Today, things are much more complex. Many people have jobs that are of no direct benefit to the consumer, and a consumer would never be able to buy anything of immediate use directly from those people. What do logistics experts, corporate event planners or database administrators have to sell to the consumer? The list goes on and on to include media relations consultants, training coordinators, etc. These people, although not selling anything directly to the consumer, are providing services that in the long run, may benefit the consumer.
In order to increase the supply of jobs or perhaps to devise more efficient ways of creating jobs and employment, companies concentrate on macroeconomics and try to expand the job market. One can say that jobs are created when a manager or entrepreneur attempts to find a new method to satisfy a need in a better and more efficient way. He creates a position and gives it a name. Modern jobs require a great deal of investment in human capital, on the part of both the company and the employee.
Although many people find jobs that require their particular skills, others cannot find employment, so the government must step in by creating jobs.
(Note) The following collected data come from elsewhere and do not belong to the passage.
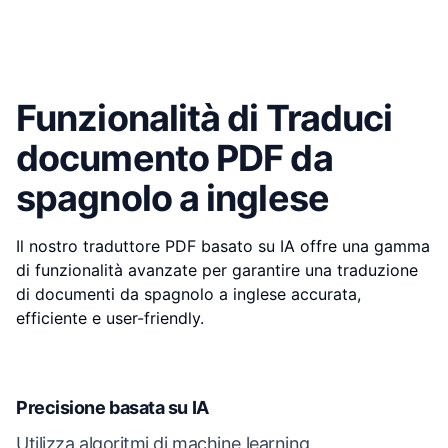
Funzionalità di Traduci
documento PDF da
spagnolo a inglese
Il nostro traduttore PDF basato su IA offre una gamma
di funzionalità avanzate per garantire una traduzione
di documenti da spagnolo a inglese accurata,
efficiente e user-friendly.
Precisione basata su IA
Utilizza algoritmi di machine learning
Prior to the Great Depression that began in 1929, the thought that a government must create jobs for the unemployed would have sounded ludicrous, however after that period, governments did exactly that in order to increase employment. The United States government embarked on a scheme known as the Job Creation Program, aimed at employing people in massive projects to construct roads, repair infrastructure, build dams and improve the transportation system.
During the Great Depression, the United States government introduced its first large-scale job creation program as part of the New Deal. Many governmental departments, such as the Public Works Administration, Civilian Conservation Corps and Civil Works Administration, all created new jobs for the unemployed. Thousands of jobs were created by the Work Progress Administration. In 2011, President Barack Obama suggested a similar initiative using innovation economics to create new jobs.
Job creation does not necessarily mean creating new jobs that did not exist; it also covers efforts to keep jobs that already exist and are in danger of being lost. On March 9, 2002, the U.S. Congress signed legislation to try to stimulate the economy, which was mired in recession and economic contraction as a result of the terrorist attacks of September 11, 2001. The law provided businesses and individuals with tax breaks in order to maintain employment levels.
Generally, after a recession, the United States economy is able to recover nearly all jobs lost within about 13 months. If that statistic remains true, in July or August 2010, the economy should have created 10 million new jobs to make up for the job losses of the recession that ended in June 2009. However, those jobs never materialized.
The reasons for this lack of job creation included a failure of the collapsed housing market to bounce back. Jobs in that sector could not be restored within the usual time period, if ever. The second reason given is because of a tremendous gain in productivity in the U.S. factories, there was no need to create new jobs.